# Orange/Yellow 2D Industrial/Safety Flashlights



## EscapeVelocity (Feb 14, 2013)

Who made the best?

Fulton
Bright Star
Mallory/Duracell
Rayovac
Energizer
Other

I see that there are some LED models now and also that there are a few 3D versions.


----------



## EscapeVelocity (Feb 15, 2013)

Paging ericjohn. You out there?


----------



## YAK-28 (Feb 17, 2013)

pelican, streamlight and underwater kinetics make some pretty good "indusrtial" lights you might look at.


----------



## ericjohn (Feb 19, 2013)

Sorry I haven't been on here in the past few days. My sincere apologies.

I would say that the Bright Star 22xx incancescent and LED models are the best. Also the Rayovac Industrials from the 1990s and the Eveready/Energizer 125x, 135x and 1151 Industrials from the 1990's and 2000's are also excellent choices. I have had no good experience with Pelican. Also I forgot to mention in the PM I sent you that I also have a UK Mini Q40 (xenon model.) I didn't list it as industrial, because I consider it more of a diving flashlight. It is also a VERY good flashlight; made in USA, waterproof, rugged, long lasting bulb.

The Fultons I have had were the MX military lights, and I have had NO luck with them. I have only owned tactical Streamlights, so I have no idea about their industrial line.

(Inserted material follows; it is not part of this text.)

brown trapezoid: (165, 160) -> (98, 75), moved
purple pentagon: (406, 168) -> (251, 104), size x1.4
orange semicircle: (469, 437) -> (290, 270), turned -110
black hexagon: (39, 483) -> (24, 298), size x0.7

I hope I have been helpful.


----------



## EscapeVelocity (Feb 19, 2013)

Thanks ericjohn for sharing your experience with these class of flashlights with me. If you dont mind, Ill post the PM you sent me, so that others may benefit from your knowledge that you took the time to share with me. 



> Well, I like the explosion proof models most. I don't know why except for the fact that they are common in my area (South Louisiana.) We have plenty of sugar refining, oil production, grain storage, chemical processing and people working on boats. Incandescent explosion proof flashlights are significantly dimmer than a flaslight with a Krypton bulb. This is because the surface temparature of a bulb filled with a noble gas is much hotter than a vacuum bulb. This keeps the flashlight's temparature below the ignition point of the hazardous dust or vapor that it is approved to be used in. I try to buy only American Made lights, but I have experience with both. IMHO I find smooth reflectors out preform faceted ones. I don't know who brilliant idea (sarcastic) was it to start making those damn things. I will attempt to list, describe and review every industrial flashlight I have ever owned or used.
> 
> Rayovac Industrial 2D (1990's version.) I have had mine for 13 years and counting. It is actually the flashlight that I have had the longest. It has always preformed wonderfully and has a uniform beam. It came with a powerful, high quality PR Krypton bulb. American Made. Bought it from Wal-Mart when I was 13. smooth reflector.
> 
> ...


----------



## EscapeVelocity (Feb 19, 2013)

Do any of these use metal reflectors, ericjohn? Or are they all plastic?


----------



## StarHalo (Feb 19, 2013)

I had a UK back in the incan days, would still rate it my all-time fave of all the incans I ever owned.

Been watching lots of X-Files on Hulu lately, Scully and Mulder used the UK 3C model constantly..


----------



## EscapeVelocity (Feb 19, 2013)

It's difficult to discern which of the Rayovac, Energizer, and Duracell lights are made in the USA. So Im sticking with Brightstar or Fulton.

I have 3 Pelican 4AA Stealthlites that for years were my favorite flashlights. I also like the Pelican 2C Sabrelite. Underwater kinetics looks to have some nice lights too, I like the looks of the 4AA model. But I class these are more akin to dive lights than industrials.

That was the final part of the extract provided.